Tuesday 7 February 2012

Blogs viz and twitter aggregation

After a while, I have just decided to post about the new visualization of blog posts/comments and the twitter integration.

Usually the problem is that depending on which decisions you took (related to architecture/development), they have some consequences on the next iterations, so you have to stop and to think a bit about it.

Now, we are working on visualizing blogs of our thesis students, but they have also to tweet. So the ideal situation is merge both visualizations trying to get an overview of the students activity. You can see the visualization here. And you can find a small screencast bellow.


You have two tables. The first one for the authors and the other for external people, they can be supervisors, colleagues of the authors or simply people that decided to comment on the blogs. You have a legend with three colors (Green means posts, Blue means comments and red means no activity at all).

You can interact with the table in different ways:

  • If you click on the headers, the rows are sorted based on the activity.
  • Clicking on the header with the right button of the mouse, you can access to the blogs.
  • If you click on the cells, you get a tip with extra information. Click again to hide it.
  • If you click on the sparklines, you get a bigger visualization that shows the aggregated data of comments and blogs per week of the year.
Now the question is:

How to add twitter information to the current table?

Just thinking that in the end, twitter in this visualization can be like a blog. An additional source where users can do some activity.

However, also we are thinking to aggregate other data from toggl. Ok... it can be another column. And every additional source can be an additional column, but in the end, you can find a huge overview of your classroom activity.

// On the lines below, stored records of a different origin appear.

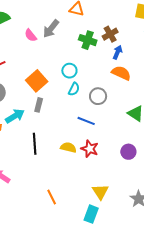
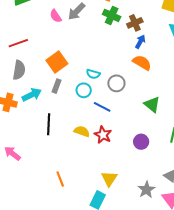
green cross: (88, 40) -> (112, 15), moved
cyan circle: (69, 71) -> (84, 90), moved
cyan semicircle: (74, 89) -> (93, 74), turned 72

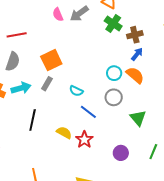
cyan semicircle: (93, 74) -> (76, 91), moved
gray circle: (116, 83) -> (114, 97), moved
cyan circle: (84, 90) -> (114, 73), moved

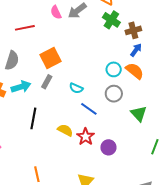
red line: (17, 35) -> (25, 28), moved
purple circle: (121, 153) -> (108, 147), moved

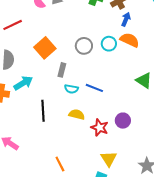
gray rectangle: (47, 82) -> (62, 70), moved
cyan semicircle: (76, 88) -> (71, 89), moved
gray circle: (114, 94) -> (84, 46), moved
red star: (86, 137) -> (100, 128), moved

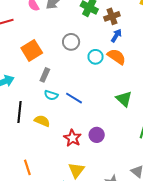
gray circle: (84, 46) -> (71, 42), moved
yellow semicircle: (77, 114) -> (42, 121), moved

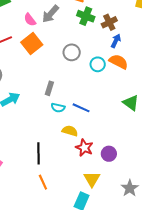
orange square: (32, 50) -> (32, 44), moved
black line: (19, 112) -> (39, 153), moved
yellow semicircle: (42, 121) -> (70, 131), moved
purple circle: (97, 135) -> (109, 154), moved

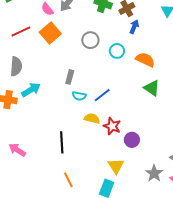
orange semicircle: (119, 62) -> (145, 60), moved
blue line: (81, 108) -> (102, 95), turned -60
red star: (84, 148) -> (112, 126), moved
orange line: (43, 182) -> (68, 180), moved

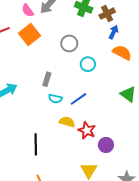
cyan circle: (117, 51) -> (88, 64), moved
orange semicircle: (145, 60) -> (122, 53), moved

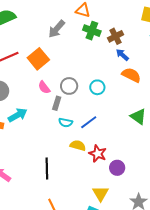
pink semicircle: (28, 10) -> (44, 87), moved
blue arrow: (114, 32) -> (122, 55), turned -72
gray circle: (69, 43) -> (69, 86), moved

For instance, another use case that I'm thinking about is on one course that I'm teaching. Is about learning management systems and technological resources. The students learn how to manage different LMSs in several weeks. In this period, they have to tweet and blog about web 2.0 tools and/or reflect on their weekly activity. So other scenario could be something like blog activity, twitter activity and activity in the different LMSs. Something like number of activities, resources, lessons and so on. But it is always the same... not sure whether the column system is a good approach. In addition, they are more than 100 hundred students... it means 100 hundred rows in the table... ok... we can minimize the impact adding a filter and sorting functionality, but sometimes you lose a bit of the overview. Maybe the solution is to add additional metrics to take the overview, but the matter here is... what are meaningful metrics? Once that you decide to provide metrics, you are trying to drive the conclusions. As a teacher, maybe this is the goal. But not sure whether students expect that from a learning dashboard and what is the data that they want to look into. Yes... for sure... you can ask them, but it is not so obvious approach because sometimes they never thought about what is meaningful for them. Anyway, life is a matter of decisions... and wrong decisions means a lesson that can be learned for the future... as Erik usually says life is learning.